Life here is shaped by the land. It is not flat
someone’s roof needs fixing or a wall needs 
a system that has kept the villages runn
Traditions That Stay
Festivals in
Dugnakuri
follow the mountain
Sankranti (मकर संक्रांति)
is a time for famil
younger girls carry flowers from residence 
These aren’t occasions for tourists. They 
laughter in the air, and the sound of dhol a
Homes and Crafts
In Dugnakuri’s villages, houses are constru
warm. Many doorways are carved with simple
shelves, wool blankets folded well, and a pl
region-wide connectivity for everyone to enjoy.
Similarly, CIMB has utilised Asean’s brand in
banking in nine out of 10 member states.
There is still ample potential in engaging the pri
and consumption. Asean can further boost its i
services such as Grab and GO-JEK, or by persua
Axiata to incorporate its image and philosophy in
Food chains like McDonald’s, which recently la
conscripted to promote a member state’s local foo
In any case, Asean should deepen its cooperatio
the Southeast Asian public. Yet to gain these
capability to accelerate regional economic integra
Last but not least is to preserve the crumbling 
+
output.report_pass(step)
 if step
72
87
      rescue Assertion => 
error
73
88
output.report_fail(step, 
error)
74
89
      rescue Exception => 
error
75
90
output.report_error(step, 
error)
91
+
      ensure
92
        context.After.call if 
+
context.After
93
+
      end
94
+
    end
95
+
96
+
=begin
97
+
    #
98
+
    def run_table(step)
...
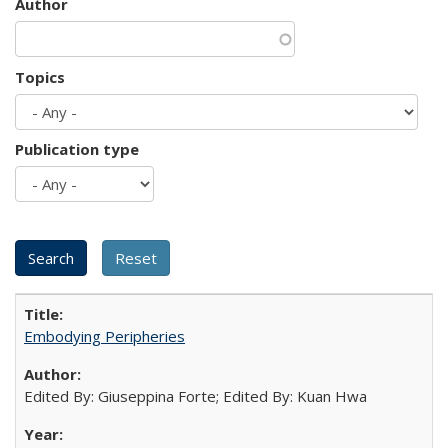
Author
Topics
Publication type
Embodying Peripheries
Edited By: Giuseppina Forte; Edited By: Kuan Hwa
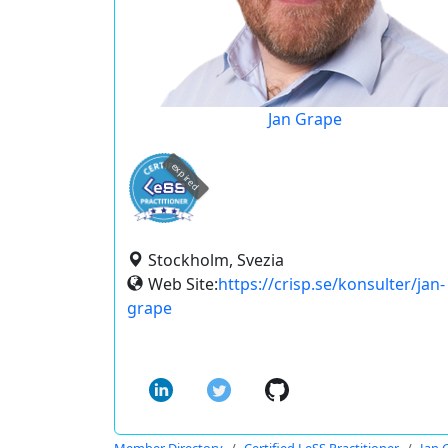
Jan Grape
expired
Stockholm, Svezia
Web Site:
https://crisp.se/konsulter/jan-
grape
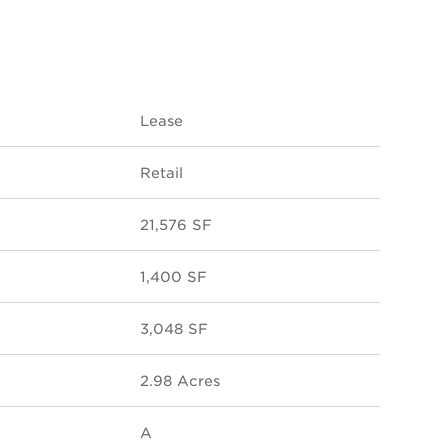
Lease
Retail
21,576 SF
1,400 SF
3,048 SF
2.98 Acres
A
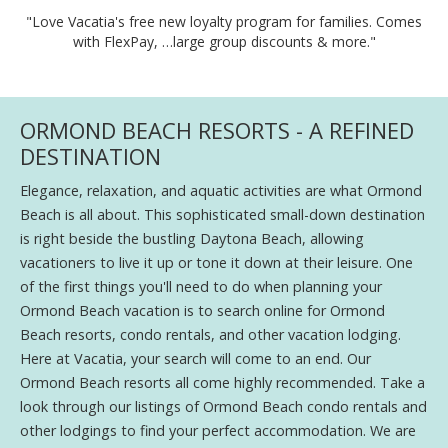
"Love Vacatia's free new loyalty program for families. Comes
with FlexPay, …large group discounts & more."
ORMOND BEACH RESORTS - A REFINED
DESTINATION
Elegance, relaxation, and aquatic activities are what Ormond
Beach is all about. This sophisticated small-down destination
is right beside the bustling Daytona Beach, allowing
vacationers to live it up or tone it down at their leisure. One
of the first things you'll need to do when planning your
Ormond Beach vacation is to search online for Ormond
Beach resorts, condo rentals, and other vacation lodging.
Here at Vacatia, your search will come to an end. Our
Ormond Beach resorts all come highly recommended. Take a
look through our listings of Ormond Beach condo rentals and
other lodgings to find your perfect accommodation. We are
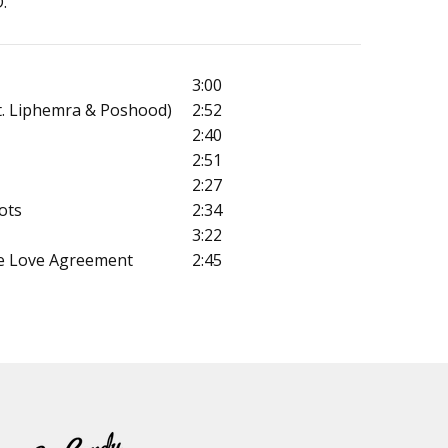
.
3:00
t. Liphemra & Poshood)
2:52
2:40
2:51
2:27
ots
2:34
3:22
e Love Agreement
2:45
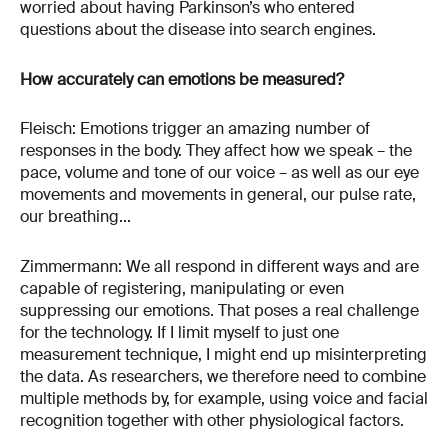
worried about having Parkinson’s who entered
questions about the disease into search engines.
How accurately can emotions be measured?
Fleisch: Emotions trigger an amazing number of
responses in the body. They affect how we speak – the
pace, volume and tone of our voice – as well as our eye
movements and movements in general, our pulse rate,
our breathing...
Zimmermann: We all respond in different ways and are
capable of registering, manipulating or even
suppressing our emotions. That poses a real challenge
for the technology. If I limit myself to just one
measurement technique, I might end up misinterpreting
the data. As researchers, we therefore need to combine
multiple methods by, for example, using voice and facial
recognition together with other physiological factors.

_Goal of the exercise_
Copy whichever lines in the listing above contain the word "with".

_Your response_
warm. Many doorways are carved with simple
with FlexPay, …large group discounts & more."
recognition together with other physiological factors.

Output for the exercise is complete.